Any person of legal age (18) can create a will.  Courts will attempt to give effect to the expressed intent of the person who makes the will, but certain formalities should be followed to ensure the proper execution of any will.  An experienced attorney can ensure that a complete disposition of property is made and that no ambiguity is left open for interpretation by the courts.

What is a self-proving will in Alabama?

A self-proving will is a will with an affidavit attached to it in which the attesting witness certifies that the will was actually signed by the person making the will. Self-proving wills have the advantage of shortening the amount of time it takes to probate the will, since witnesses are not required to come to court and swear that the testator actually signed the will.  Our Dothan attorneys know how to draft and execute self-proving wills.

Who needs a will in Alabama?

Anyone of legal age who owns a checking account, a piece of property, any assets, or has a child needs a will.  Without a will, the Alabama law of intestacy will govern the disposition of the decedent’s assets, and the property very well may end up in the wrong hands.  In other words, if you die without a will in Alabama, your property will be disposed of through default rules created by the Alabama legislature!  Even people who have a trust should execute a will to make sure that any property outside of the trust is properly disposed.

Parents of minor children cannot ensure who would care for their child in the event of their death without these important legal instruments.  A will can effectively appoint a family member or friend as the custodian and guardian of the minor children, and prevent a family dispute over who gets the children when the parents are gone.  Our Dothan attorneys know how to effectively draft provisions in a Will to say where the minor child will go in the event of the death of both parents.

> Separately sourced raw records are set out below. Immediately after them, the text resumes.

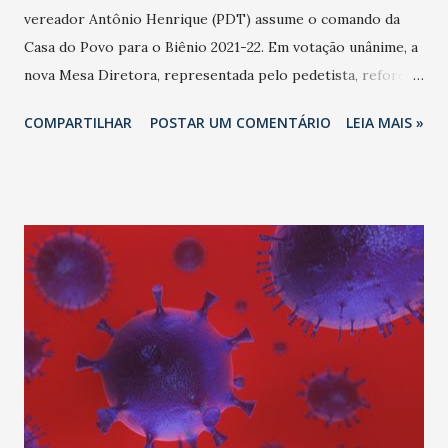
vereador Antônio Henrique (PDT) assume o comando da
Casa do Povo para o Biênio 2021-22. Em votação unânime, a
nova Mesa Diretora, representada pelo pedetista, reforça
o compromisso com os interesses da cidade e da
COMPARTILHAR
POSTAR UM COMENTÁRIO
LEIA MAIS »
população. Antônio Henrique, no discurso de posse,
destacou as ações desenvolvidas em sua primeira gestão.
Ao longo dos últimos dois anos, como enfatizou o
parlamentar, o diálogo é uma ferramenta essencial nos
trabalhos do Legislativo, garantindo a mediação de várias
demandas da população junto ao Executivo. “Há dois anos,
eu subi nesta Tribuna pela primeira vez como presidente
da Câmara Municipal de Fortaleza. Sem dúvida, foi um dos
momentos mais importantes da minha vida como homem
público, porque tinha plena consciência da responsabilidade
de estar aqui, assumindo o comando do Poder Legislativo
Municipal da quinta maior Capital do Brasil. Nosso papel,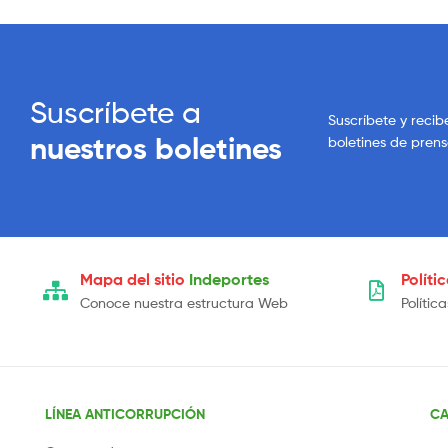
Suscríbete a
Suscríbete y recib
nuestros boletines
boletines de pren
Mapa del sitio
Indeportes
Políti
Conoce nuestra estructura Web
Polític
LÍNEA ANTICORRUPCIÓN
CA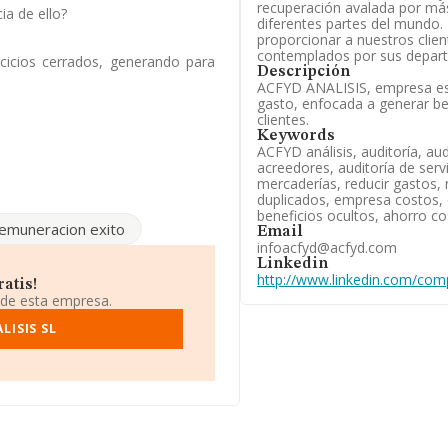
recuperación avalada por más
a de ello?
diferentes partes del mundo.
proporcionar a nuestros clien
.767 empresas, la facturación en
contemplados por sus depart
ima que el promedio de la
rcicios cerrados, generando para
Descripción
ción con la información de la
ACFYD ANALISIS, empresa esp
2 empresas, con ventas en el
gasto, enfocada a generar be
liar la información relativa al
clientes.
dad desde la constitución es de
Keywords
ACFYD análisis, auditoría, aud
acreedores, auditoría de servi
asesoría,recuperación de activos
mercaderías, reducir gastos, 
 experimentado una subida.
duplicados, empresa costos, 
beneficios ocultos, ahorro co
emuneracion exito
Email
infoacfyd@acfyd.com
Linkedin
http://www.linkedin.com/compa
atis!
 de esta empresa.
LISIS SL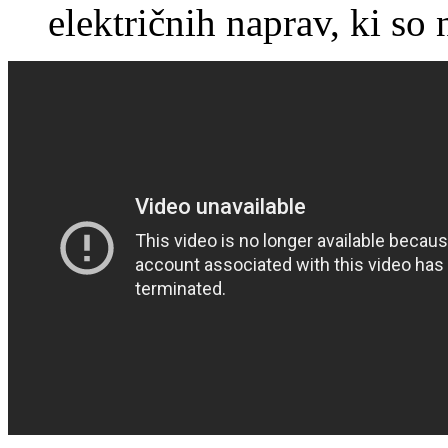
električnih naprav, ki so 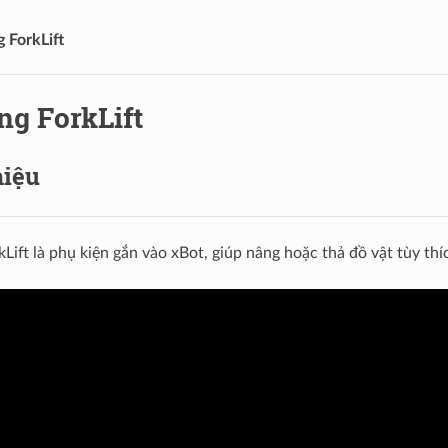
 ForkLift
ng ForkLift
hiệu
Lift là phụ kiện gắn vào xBot, giúp nâng hoặc thả đồ vật tùy thí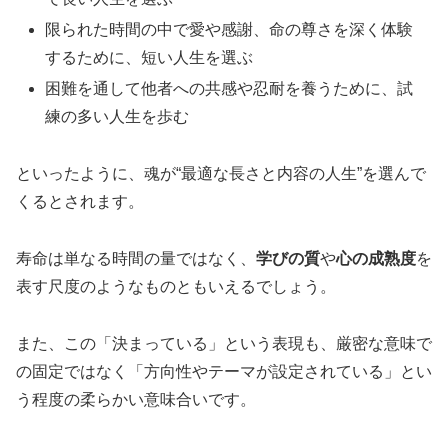
限られた時間の中で愛や感謝、命の尊さを深く体験
するために、短い人生を選ぶ
困難を通して他者への共感や忍耐を養うために、試
練の多い人生を歩む
といったように、魂が“最適な長さと内容の人生”を選んで
くるとされます。
寿命は単なる時間の量ではなく、
学びの質
や
心の成熟度
を
表す尺度のようなものともいえるでしょう。
また、この「決まっている」という表現も、厳密な意味で
の固定ではなく「方向性やテーマが設定されている」とい
う程度の柔らかい意味合いです。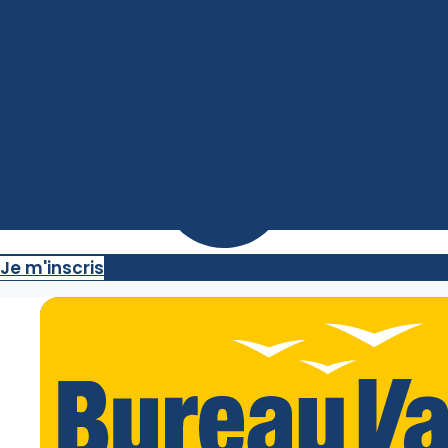
Je m'inscris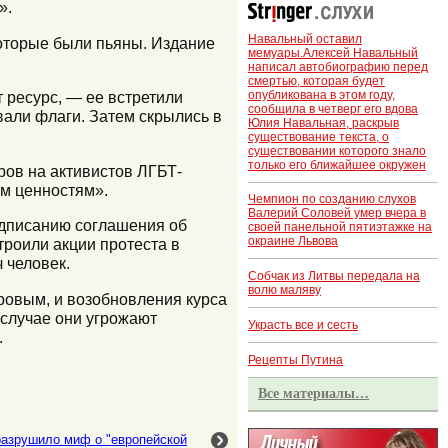
».
Навальный оставил
которые были пьяны. Издание
мемуары.Алексей Навальный
написал автобиографию перед
смертью, которая будет
опубликована в этом году,
 ресурс, — ее встретили
сообщила в четверг его вдова
вали флаги. Затем скрылись в
Юлия Навальная, раскрыв
существование текста, о
существовании которого знало
только его ближайшее окружен
ров на активистов ЛГБТ-
м ценностям».
Чемпион по созданию слухов
Валерий Соловей умер вчера в
одписанию соглашения об
своей панельной пятиэтажке на
окраине Львова
троили акции протеста в
 человек.
Собчак из Литвы передала на
волю маляву
ровым, и возобновления курса
 случае они угрожают
Украсть все и сесть
.
Рецепты Путина
Все материалы…
азрушило миф о "европейской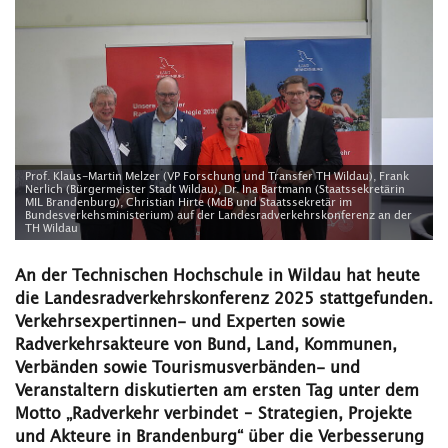
Prof. Klaus-Martin Melzer (VP Forschung und Transfer TH Wildau), Frank
Nerlich (Bürgermeister Stadt Wildau), Dr. Ina Bartmann (Staatssekretärin
MIL Brandenburg), Christian Hirte (MdB und Staatssekretär im
Bundesverkehsministerium) auf der Landesradverkehrskonferenz an der
TH Wildau
An der Technischen Hochschule in Wildau hat heute
die Landesradverkehrskonferenz 2025 stattgefunden.
Verkehrsexpertinnen- und Experten sowie
Radverkehrsakteure von Bund, Land, Kommunen,
Verbänden sowie Tourismusverbänden- und
Veranstaltern diskutierten am ersten Tag unter dem
Motto
„
Radverkehr verbindet – Strategien, Projekte
und Akteure in Brandenburg“ über die Verbesserung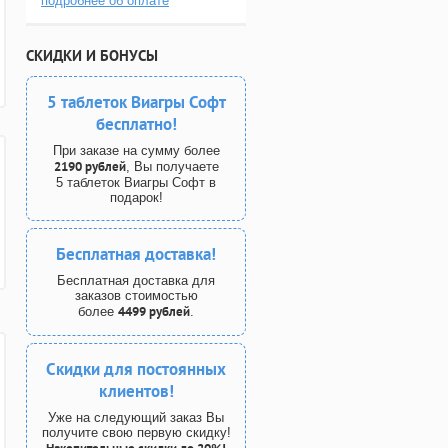
подробнее об оплате
СКИДКИ И БОНУСЫ
5 таблеток Виагры Софт
бесплатно!
При заказе на сумму более
2190 рублей
, Вы получаете
5 таблеток Виагры Софт в
подарок!
Бесплатная доставка!
Бесплатная доставка для
заказов стоимостью
4499 рублей
более
.
Скидки для постоянных
клиентов!
Уже на следующий заказ Вы
получите свою первую скидку!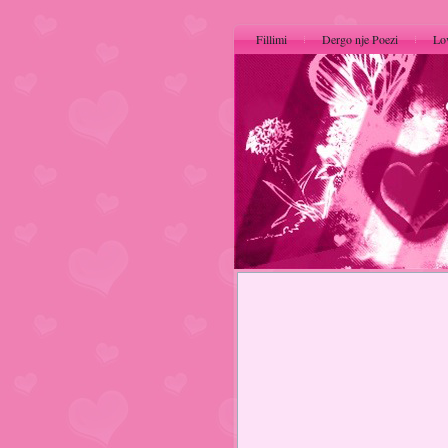
Fillimi
Dergo nje Poezi
Lo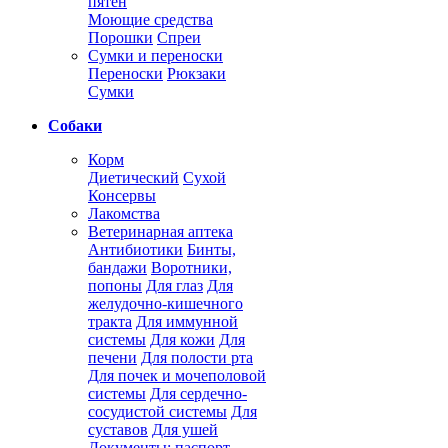
пятен
Моющие средства
Порошки
Спреи
Сумки и переноски
Переноски
Рюкзаки
Сумки
Собаки
Корм
Диетический
Сухой
Консервы
Лакомства
Ветеринарная аптека
Антибиотики
Бинты,
бандажи
Воротники,
попоны
Для глаз
Для
желудочно-кишечного
тракта
Для иммунной
системы
Для кожи
Для
печени
Для полости рта
Для почек и мочеполовой
системы
Для сердечно-
сосудистой системы
Для
суставов
Для ушей
Документы: паспорт,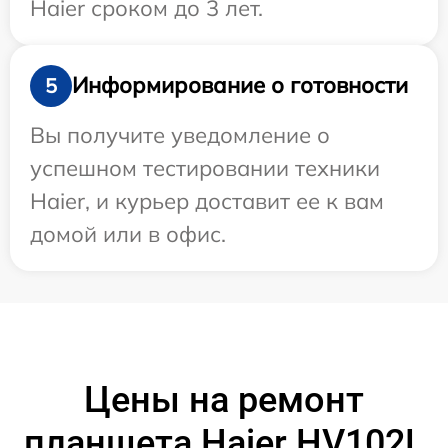
Haier сроком до 3 лет.
Информирование о готовности
5
Вы получите уведомление о
успешном тестировании техники
Haier, и курьер доставит ее к вам
домой или в офис.
Цены на ремонт
планшета Haier HV102L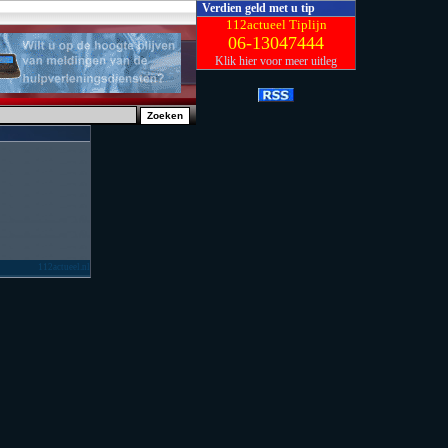
Verdien geld met u tip
112actueel Tiplijn
06-13047444
Klik hier voor meer uitleg
112actueel.nl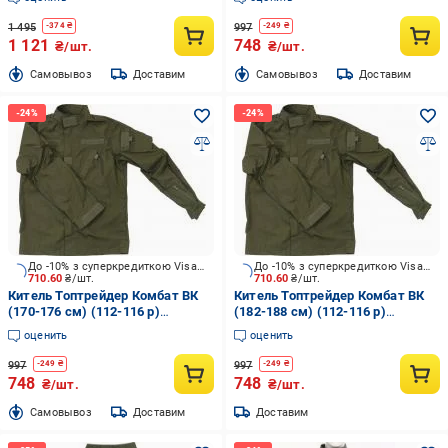
1 495
997
-
374
₴
-
249
₴
1 121
748
₴/шт.
₴/шт.
Cамовывоз
Доставим
Cамовывоз
Доставим
До -10% з суперкредиткою Visa Вигода
До -10% з суперкредиткою Visa Вигода
710.60
₴/шт.
710.60
₴/шт.
Китель Топтрейдер Комбат ВК
Китель Топтрейдер Комбат ВК
(170-176 см) (112-116 р)
(182-188 см) (112-116 р)
темная-олива р.XL
темная-олива р.XL
оценить
оценить
997
997
-
249
₴
-
249
₴
748
748
₴/шт.
₴/шт.
Cамовывоз
Доставим
Доставим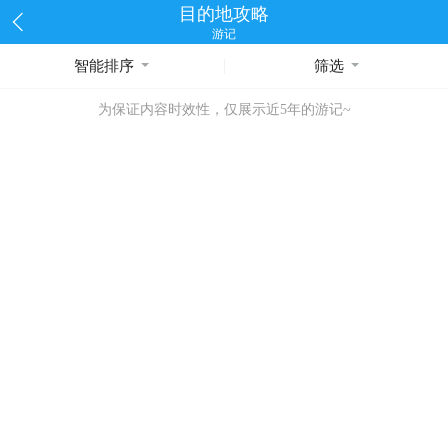
目的地攻略
游记
智能排序
筛选
为保证内容时效性，仅展示近5年的游记~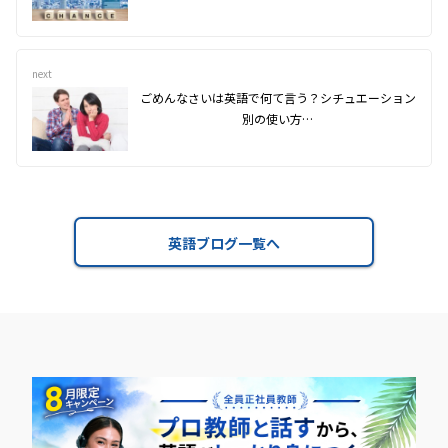
next
ごめんなさいは英語で何て言う？シチュエーション
別の使い方…
英語ブログ一覧へ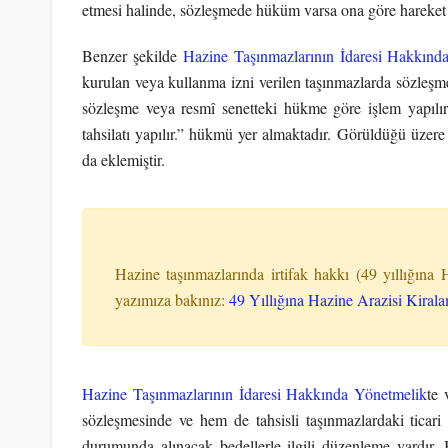
etmesi halinde, sözleşmede hüküm varsa ona göre hareket ed
Benzer şekilde
Hazine Taşınmazlarının İdaresi Hakkınd
kurulan veya kullanma izni verilen taşınmazlarda sözleşm
sözleşme veya resmî senetteki hükme göre işlem yapılır. 
tahsilatı yapılır.” hükmü yer almaktadır.
Görüldüğü üzere 
da eklemiştir.
Hazine taşınmazlarında irtifak hakkı (49 yıllığına 
yazımıza bakınız:
49 Yıllığına Hazine Arazisi Kiral
Hazine Taşınmazlarının İdaresi Hakkında Yönetmelik
te
sözleşmesinde ve hem de tahsisli taşınmazlardaki ticari y
durumunda alınacak bedellerle ilgili düzenleme vardır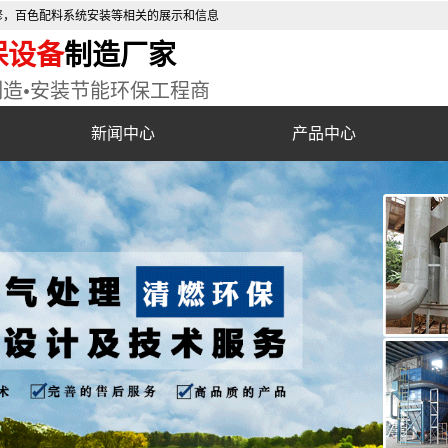
修，百色配料系统安装等相关的展示和信息
保设备
制造厂家
制造•安装节能环保工程商
新闻中心
产品中心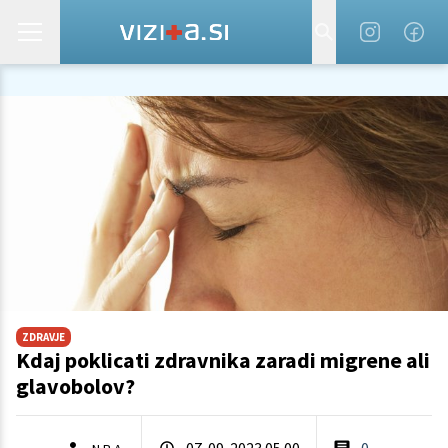
ZDRAVJE
Kdaj poklicati zdravnika zaradi migrene ali
glavobolov?
07. 09. 2023 05.00
0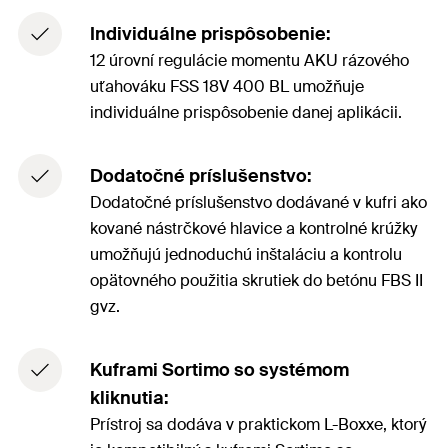
Individuálne prispôsobenie:
12 úrovní regulácie momentu AKU rázového
uťahováku FSS 18V 400 BL umožňuje
individuálne prispôsobenie danej aplikácii.
Dodatočné príslušenstvo:
Dodatočné príslušenstvo dodávané v kufri ako
kované nástrčkové hlavice a kontrolné krúžky
umožňujú jednoduchú inštaláciu a kontrolu
opätovného použitia skrutiek do betónu FBS II
gvz.
Kuframi Sortimo so systémom
kliknutia:
Prístroj sa dodáva v praktickom L-Boxxe, ktorý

How do I change a will in Alabama?

A will can be amended by what is called a “codicil.” A codicil changes, rather than replaces, a will, and must meet the same formalities as the original will. The will is deemed “republished” as of the date of the codicil – this becomes important because any property disposed of by a will must be in existence at the time of execution. Essentially, in order to change a will, simply make a writing of the amended disposition, sign it in front of witnesses, and have the witnesses attest to it. The courts will treat all papers intended to be part of the will as one legal document.

How long is my will effective in Alabama?

Your will, if valid, is effective for life. Wills do not expire, and unless you revoke the will, it will be given effect when you die. One exception to this idea is the concept of revocation upon marriage. If you make a will and subsequently marry a spouse whom you do not include in your will, courts can modify or revoke the terms of the will, under the theory that you forgot to amend the will to provide for your spouse. This is often referred to as a pretermitted spouse.

Where do I probate a will in Alabama?

Wills should be probated in the jurisdiction where the decedent was domiciled at death. This means that wherever the person’s primary residence was when he died, his will should be probated in that county’s probate court. Real property, such as land, in another state will require ancillary jurisdiction (a separate proceeding in that state’s courts) to determine the disposition of that property. This is because each state has its own title system, and title must be cleared in the state in which the property is located.

What happens if I die without a will in Alabama?

 If you die without a will, your property will pass through intestacy. This means the distribution of your assets will be subject to a set of default rules that vary by state, and might not go to who you want them to go to.  Also, the State of Alabama will determine the custody of any minor children. It’s always a good idea to make a will. Any property that passes outside of probate (such as property under the terms of a trust or life insurance contract) will not be affected by the making of a will.